Exercise prompt
Work out the number of lines in the listing below that include "委托状态", and answer with it alone.

Provided data
*** Block opens ***

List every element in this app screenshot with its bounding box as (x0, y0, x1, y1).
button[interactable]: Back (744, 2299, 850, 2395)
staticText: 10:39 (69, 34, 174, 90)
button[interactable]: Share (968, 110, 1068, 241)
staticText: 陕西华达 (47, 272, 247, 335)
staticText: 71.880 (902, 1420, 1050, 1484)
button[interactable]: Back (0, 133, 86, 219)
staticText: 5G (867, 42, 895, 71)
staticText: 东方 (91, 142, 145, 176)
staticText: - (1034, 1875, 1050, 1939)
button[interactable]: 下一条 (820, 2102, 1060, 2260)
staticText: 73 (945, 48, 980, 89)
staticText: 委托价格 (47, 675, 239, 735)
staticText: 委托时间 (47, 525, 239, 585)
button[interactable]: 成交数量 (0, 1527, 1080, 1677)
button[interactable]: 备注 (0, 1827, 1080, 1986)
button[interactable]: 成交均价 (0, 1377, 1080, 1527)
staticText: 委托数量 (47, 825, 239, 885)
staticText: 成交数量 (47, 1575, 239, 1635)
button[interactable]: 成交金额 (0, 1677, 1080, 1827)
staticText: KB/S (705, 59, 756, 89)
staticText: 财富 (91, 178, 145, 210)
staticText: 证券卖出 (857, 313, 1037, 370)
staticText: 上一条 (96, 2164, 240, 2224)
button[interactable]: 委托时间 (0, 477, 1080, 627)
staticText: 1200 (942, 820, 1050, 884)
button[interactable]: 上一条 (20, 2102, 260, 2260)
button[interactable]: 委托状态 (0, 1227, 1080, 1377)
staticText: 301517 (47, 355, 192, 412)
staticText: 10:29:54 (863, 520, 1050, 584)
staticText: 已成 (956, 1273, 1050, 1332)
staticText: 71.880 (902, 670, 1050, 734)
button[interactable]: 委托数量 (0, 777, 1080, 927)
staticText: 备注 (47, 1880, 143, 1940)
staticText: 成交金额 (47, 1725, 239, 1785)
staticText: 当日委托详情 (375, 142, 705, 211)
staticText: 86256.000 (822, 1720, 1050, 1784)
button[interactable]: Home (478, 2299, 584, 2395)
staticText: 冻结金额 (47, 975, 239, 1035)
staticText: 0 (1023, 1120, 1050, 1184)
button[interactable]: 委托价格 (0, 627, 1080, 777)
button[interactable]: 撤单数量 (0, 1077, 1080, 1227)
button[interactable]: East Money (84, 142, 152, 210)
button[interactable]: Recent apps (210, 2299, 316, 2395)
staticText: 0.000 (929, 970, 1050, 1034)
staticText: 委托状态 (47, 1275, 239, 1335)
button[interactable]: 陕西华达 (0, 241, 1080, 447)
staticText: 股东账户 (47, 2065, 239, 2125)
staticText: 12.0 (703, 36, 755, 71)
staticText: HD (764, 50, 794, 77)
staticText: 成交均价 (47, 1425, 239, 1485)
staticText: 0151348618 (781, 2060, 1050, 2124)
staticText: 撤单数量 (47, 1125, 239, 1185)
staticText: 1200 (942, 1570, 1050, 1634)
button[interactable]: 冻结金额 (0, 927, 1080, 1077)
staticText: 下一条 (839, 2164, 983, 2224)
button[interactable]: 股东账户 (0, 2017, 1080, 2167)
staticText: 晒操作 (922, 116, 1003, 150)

*** Block closes ***

Written solution
2